- [EXERCISE INSTRUCTIONS]:
Transcribe every entry that follows exactly, omitting all pictures.

- [EXERCISE DATA]:
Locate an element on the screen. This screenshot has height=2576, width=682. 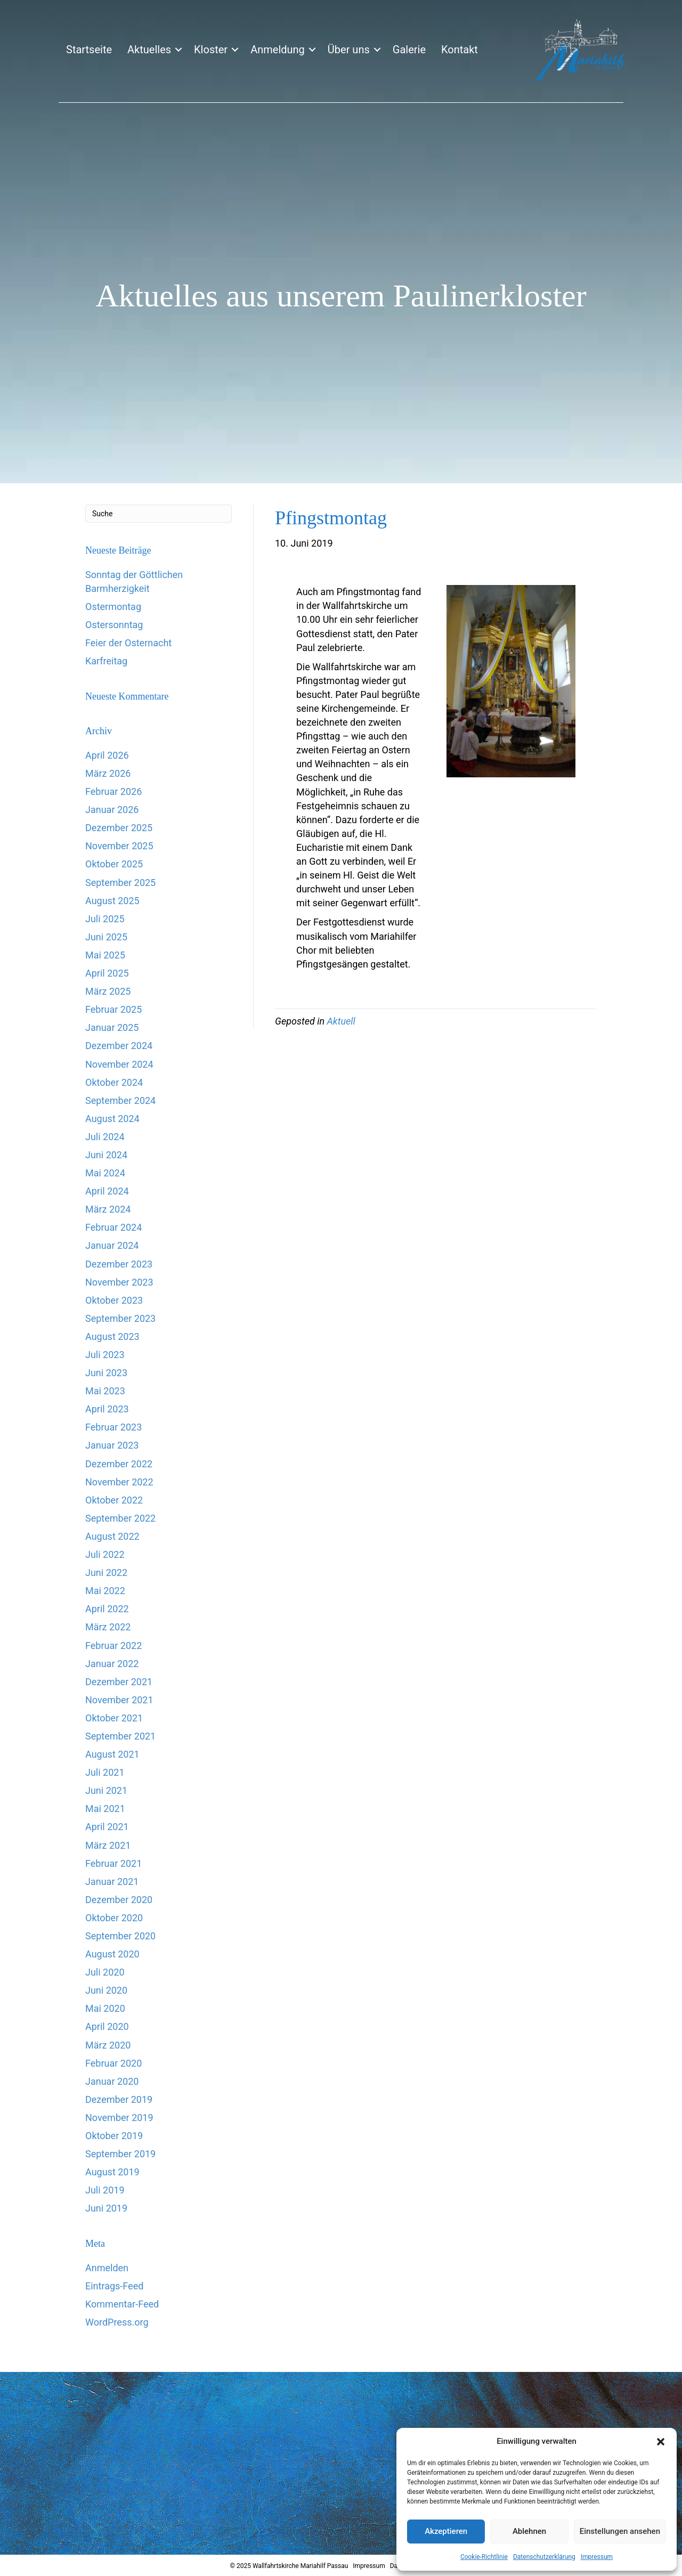
Februar 2026 is located at coordinates (113, 791).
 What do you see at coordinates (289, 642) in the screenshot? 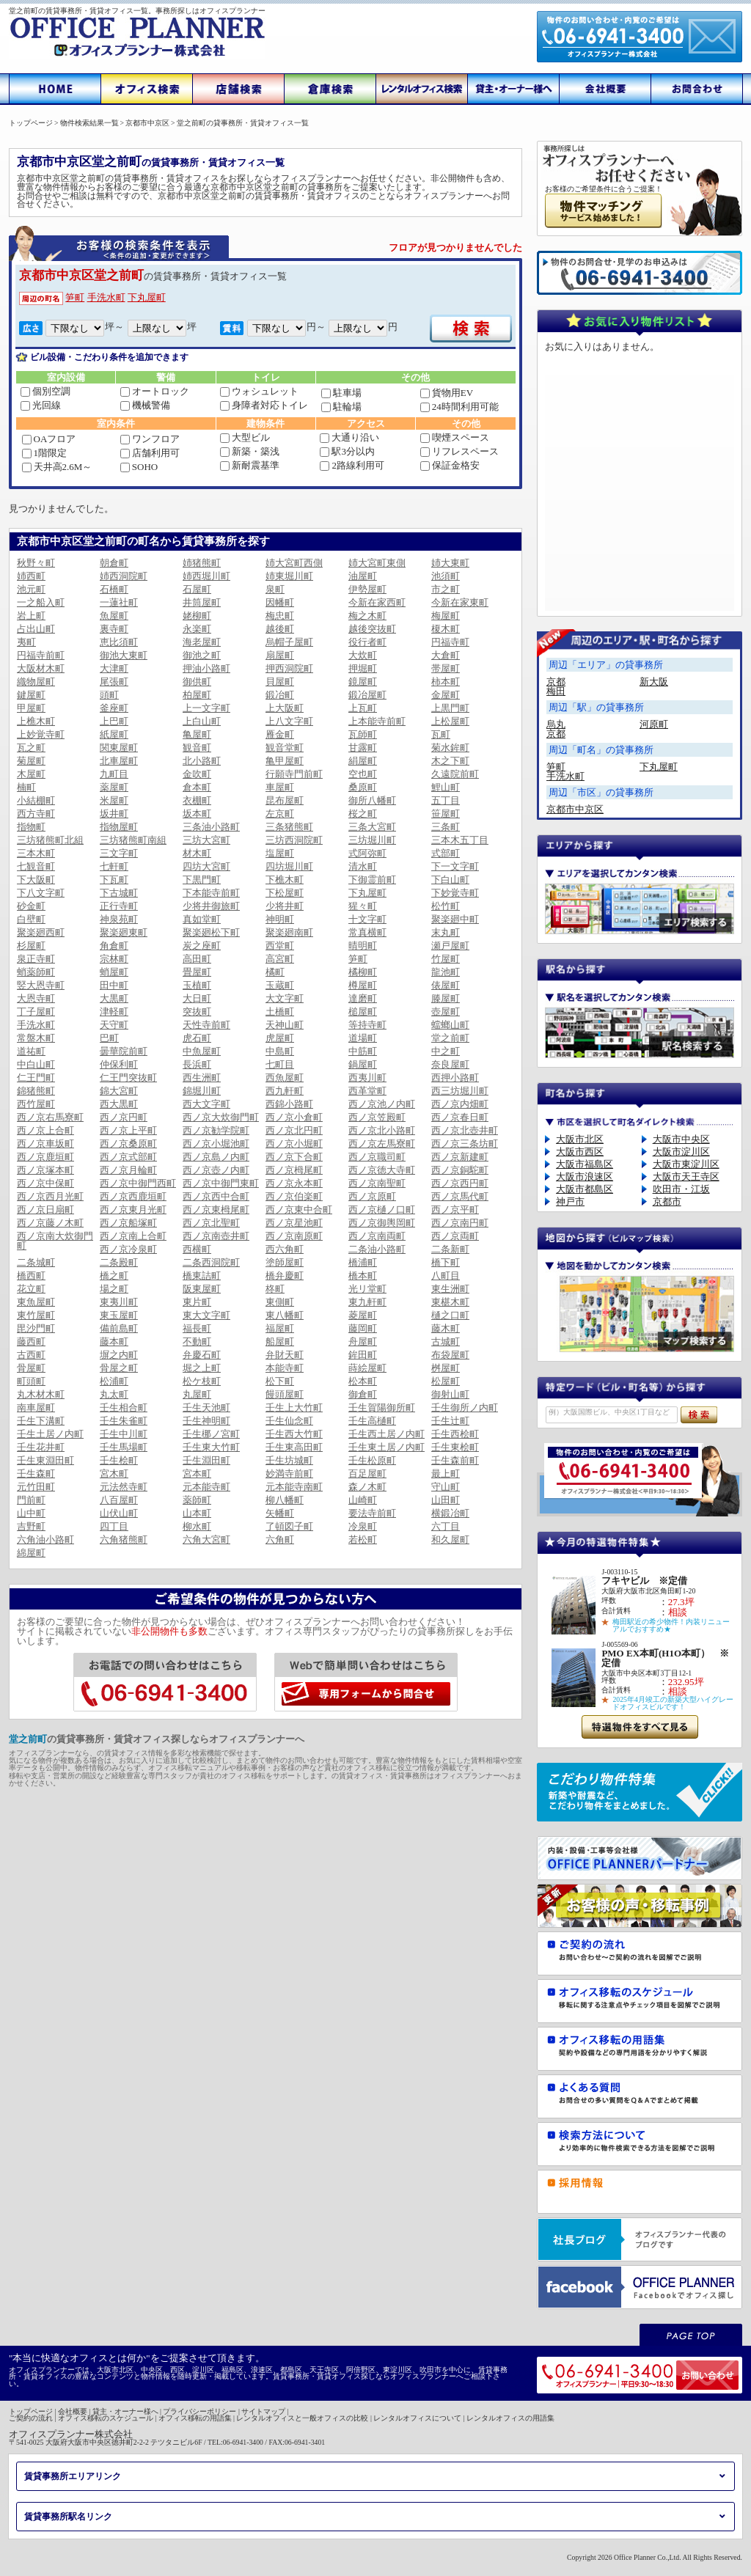
I see `烏帽子屋町` at bounding box center [289, 642].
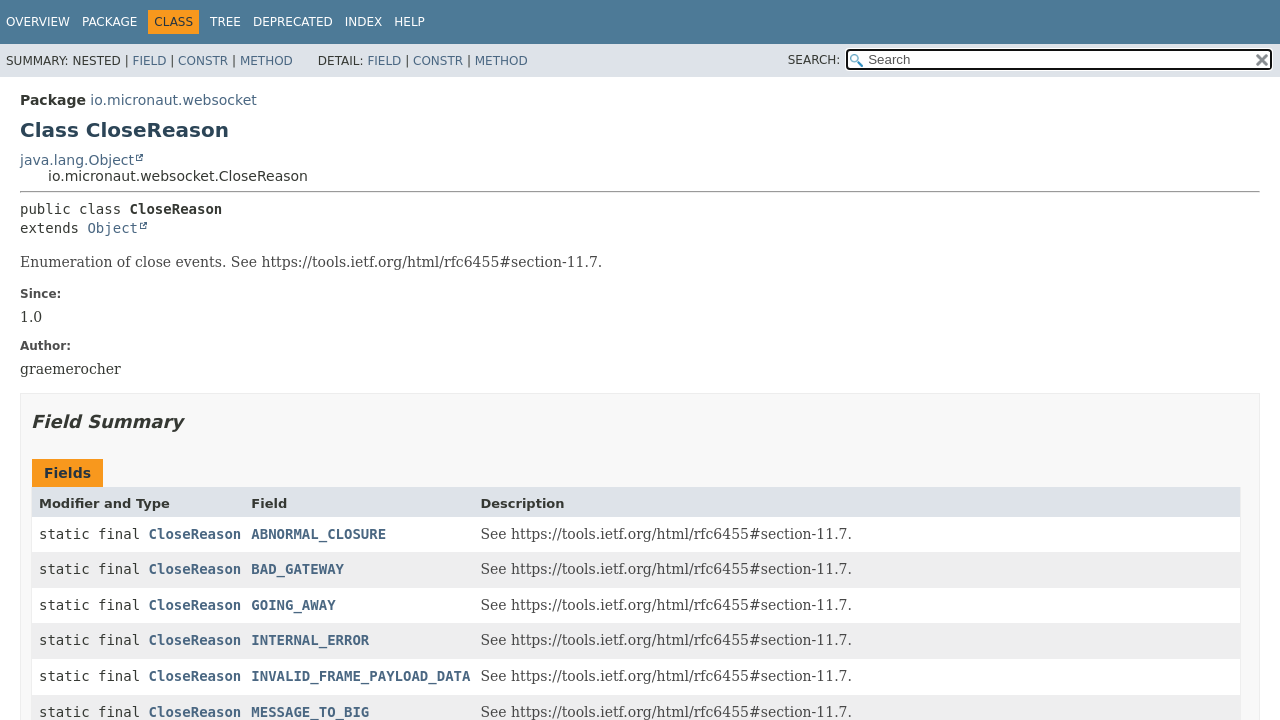 This screenshot has height=720, width=1280. I want to click on BAD_GATEWAY, so click(297, 569).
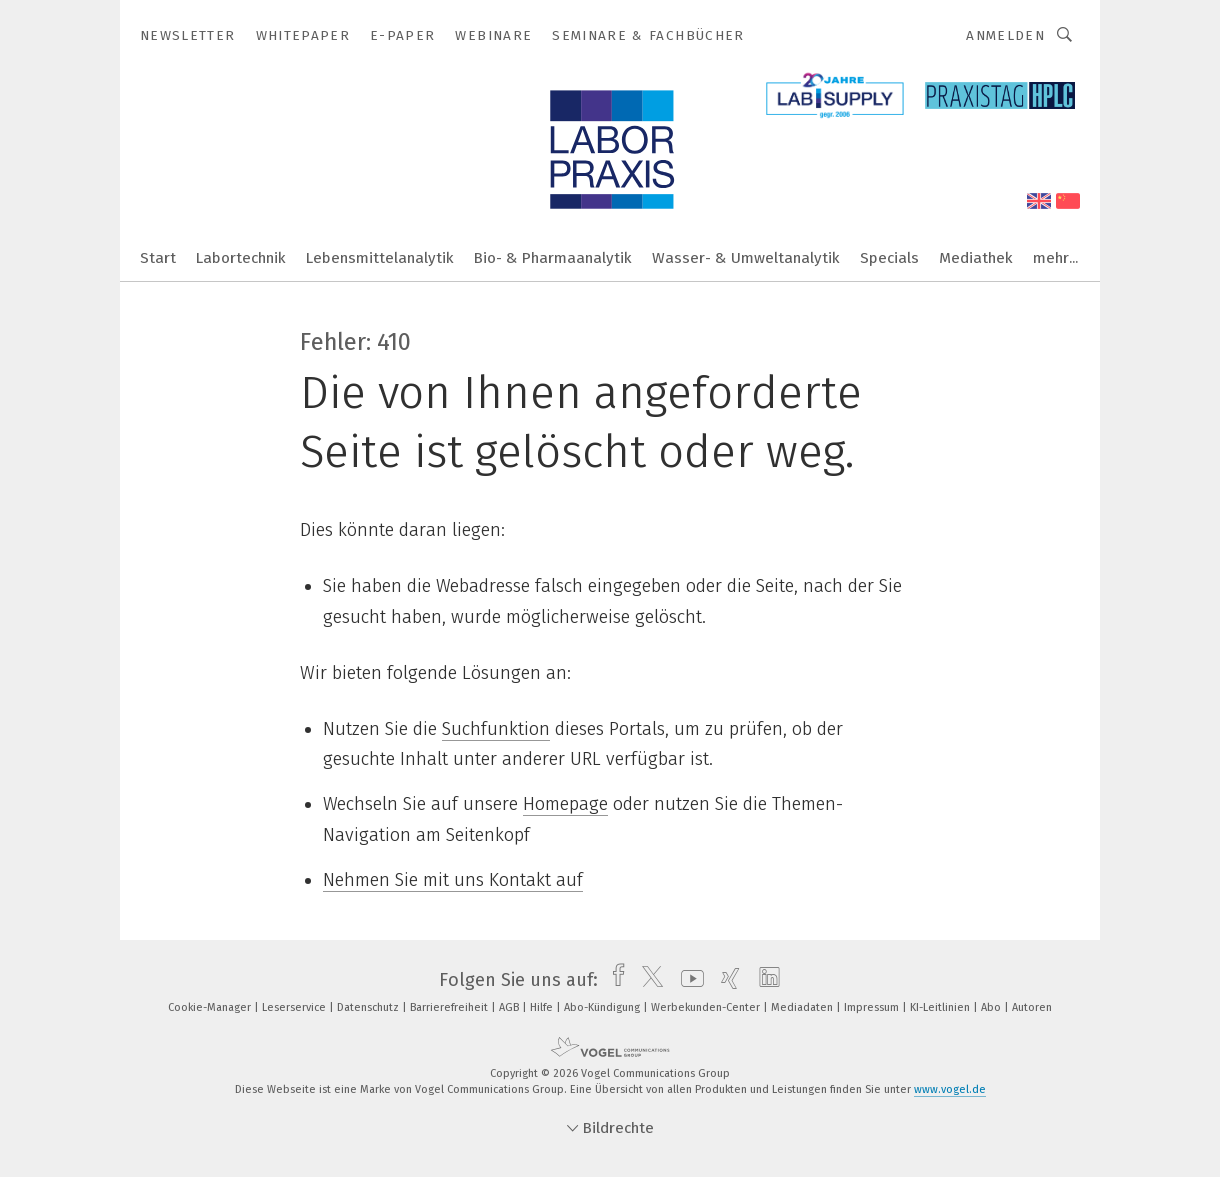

- [FINISHED TASK]:
Locate an element on the screen. This screenshot has height=2576, width=682. 
Februar 2026 is located at coordinates (113, 791).
 What do you see at coordinates (289, 642) in the screenshot? 
I see `烏帽子屋町` at bounding box center [289, 642].
 This screenshot has height=720, width=1280. I want to click on BAD_GATEWAY, so click(297, 569).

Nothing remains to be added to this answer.